Georgia House of Representatives
- In office 1965–1966
- In office 1967–1968

Atlanta Personnel Board
- In office March 1970 – April 1973
- Preceded by: J. Marshall Weaver

Personal details
- Born: 1929/1930 Henry County, Georgia
- Died: February 4, 1998 Crawford W. Long Memorial Hospital, Atlanta, Georgia
- Cause of death: Complications from pneumonia
- Party: Democratic

= J. D. Grier =

American religious and civil rights leader and politician

J. D. Grier (1929/1930 – February 4, 1998), was a religious, civil rights, and political leader in Georgia. He served in the Georgia House of Representatives for two terms from 1965 to 1968. He chaired the Atlanta Personnel Board and was a member of the Atlanta civil service board. He was president of the Southern Christian Leadership Conference.

== Biography ==
Grier was born in Henry County, Georgia to J. D. Grier Sr. He was educated at Morris Brown College where he obtained his degree in sociology then went to Gammon Theological Seminary for his masters in divinity. He was photographed giving his senior sermon in 1956 as part of his requirement for his seminary graduation.

He was elected May 1964 to the co-ordinating council of the Methodist Church at the Pittsburgh General Conference, he also returned to work as the pastor of the Fort Street Memorial United Methodist Church.

Grier qualified to run as a Democrat candidate for the 132nd district representing Fulton County, Georgia in the Georgia House of Representatives April 1965. Three black candidates stood unopposed, and four others were only opposed by other black candidates including Grier who stood against the Republican Mrs. Ella R. Martin. Grier was successful against Mrs. Martin, and was one of several black members elected to the house for the first time since 1907. Grier was one of several black members that later stated that they had been well received by the non-black member of the house. He ran again un-opposed in November 1966 for his second session in the house. In 1968 he co-introduced a bill with John Hood to outlaw burning crosses on both public and private property. After his second term he did not stand for re-election so that he could become the superintendent of the United Methodist Church.

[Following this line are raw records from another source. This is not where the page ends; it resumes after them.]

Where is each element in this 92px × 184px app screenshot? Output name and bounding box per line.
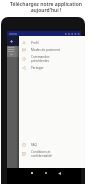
staticText: Modes de paiement (31, 48, 60, 52)
staticText: Commandes précédentes (31, 55, 50, 63)
button[interactable]: Conditions et confidentialité (22, 148, 85, 159)
staticText: Profil (31, 41, 39, 45)
staticText: Téléchargez notre application aujourd'hu… (0, 1, 92, 14)
button[interactable]: FAQ (22, 141, 85, 148)
button[interactable]: Profil (22, 39, 85, 46)
button[interactable]: Modes de paiement (22, 46, 85, 53)
button[interactable]: Commandes précédentes (22, 53, 85, 64)
staticText: Conditions et confidentialité (31, 150, 52, 158)
button[interactable]: Home (44, 171, 48, 175)
button[interactable]: Back (57, 171, 61, 175)
button[interactable]: Recents (30, 171, 34, 175)
button[interactable]: Partager (22, 64, 85, 71)
staticText: Partager (31, 66, 44, 70)
staticText: FAQ (31, 143, 37, 147)
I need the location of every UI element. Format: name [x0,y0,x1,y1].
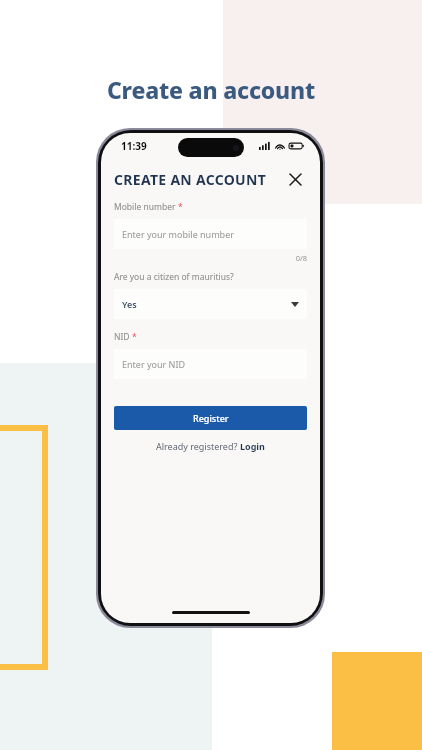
staticText: Already registered? [156,440,240,452]
staticText: 11:39 [121,139,147,153]
staticText: * [178,201,183,213]
staticText: * [132,331,137,343]
staticText: NID [114,331,130,343]
button[interactable]: Close [283,167,307,191]
staticText: Are you a citizen of mauritius? [114,271,234,283]
button[interactable]: Register [114,406,307,430]
staticText: Enter your mobile number [122,228,234,240]
staticText: Create an account [0,74,422,105]
button[interactable]: Already registered? [114,440,307,452]
button[interactable]: Enter your mobile number [114,219,307,249]
staticText: CREATE AN ACCOUNT [114,170,283,189]
staticText: Register [193,412,229,424]
button[interactable]: Yes [114,289,307,319]
staticText: Mobile number [114,201,176,213]
staticText: Yes [122,298,137,310]
button[interactable]: Enter your NID [114,349,307,379]
staticText: 0/8 [114,253,307,263]
staticText: Login [240,440,265,452]
staticText: Enter your NID [122,358,186,370]
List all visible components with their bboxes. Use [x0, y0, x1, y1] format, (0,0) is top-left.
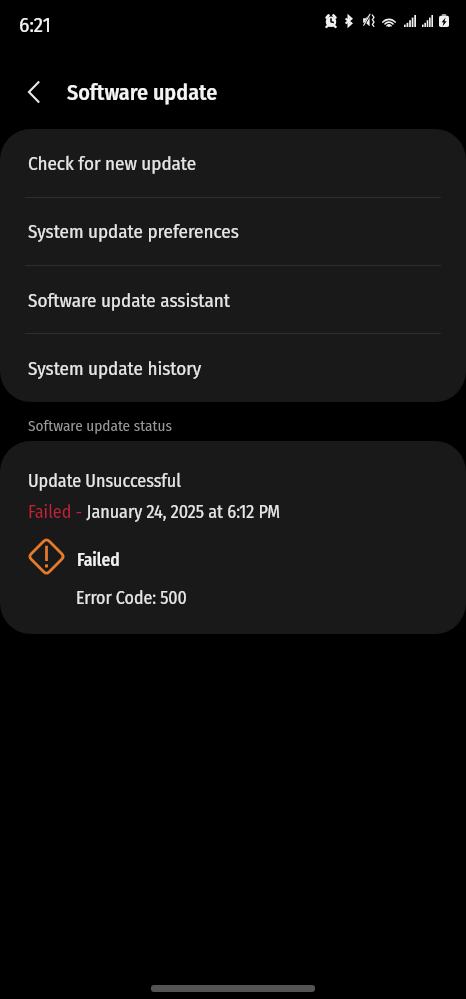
staticText: Software update assistant [28, 289, 230, 312]
staticText: Software update status [28, 417, 172, 435]
staticText: 6:21 [19, 12, 51, 37]
button[interactable]: System update history [0, 334, 466, 402]
staticText: System update preferences [28, 220, 239, 243]
staticText: Update Unsuccessful [28, 470, 182, 492]
button[interactable]: Navigate up [12, 70, 56, 114]
staticText: Check for new update [28, 152, 197, 175]
button[interactable]: Check for new update [0, 129, 466, 197]
staticText: Failed - January 24, 2025 at 6:12 PM [28, 501, 281, 523]
button[interactable]: System update preferences [0, 197, 466, 265]
staticText: Error Code: 500 [76, 587, 187, 608]
button[interactable]: Software update assistant [0, 266, 466, 334]
staticText: System update history [28, 357, 202, 380]
staticText: Software update [67, 79, 218, 105]
staticText: Failed [77, 550, 120, 571]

In a press conference on September 13, 1966 he insisted the Housing Authority make apartments available to "negros" in all parts of the city to alleviate overcrowding and improve conditions. He also called for a recreation center, playground, and jobs. In 1967 he was part of a panel with state senator Leroy Johnson and attorneys Horace T. Ward and William H. Alexander that called for action from the Board of Education in Atlanta.

He was a member and former president of the Southern Christian Leadership Conference and worked with Martin Luther King Jr. and others in the leadership.

In March 1970 he was appointed as one of three members of the Atlanta Personnel Board by Mayor Sam Massell.

He appeared with Joseph Lowery and Atlanta police chief John Inman at a press conference calling for the hiring of more black police officers in 1973.

Grier died February 4, 1998 aged 68, he had been suffering with pneumonia. He had been married to Henrietta Johnson Grier and had two children, Lisa G. Newton Williams and Joseph D. Grier III.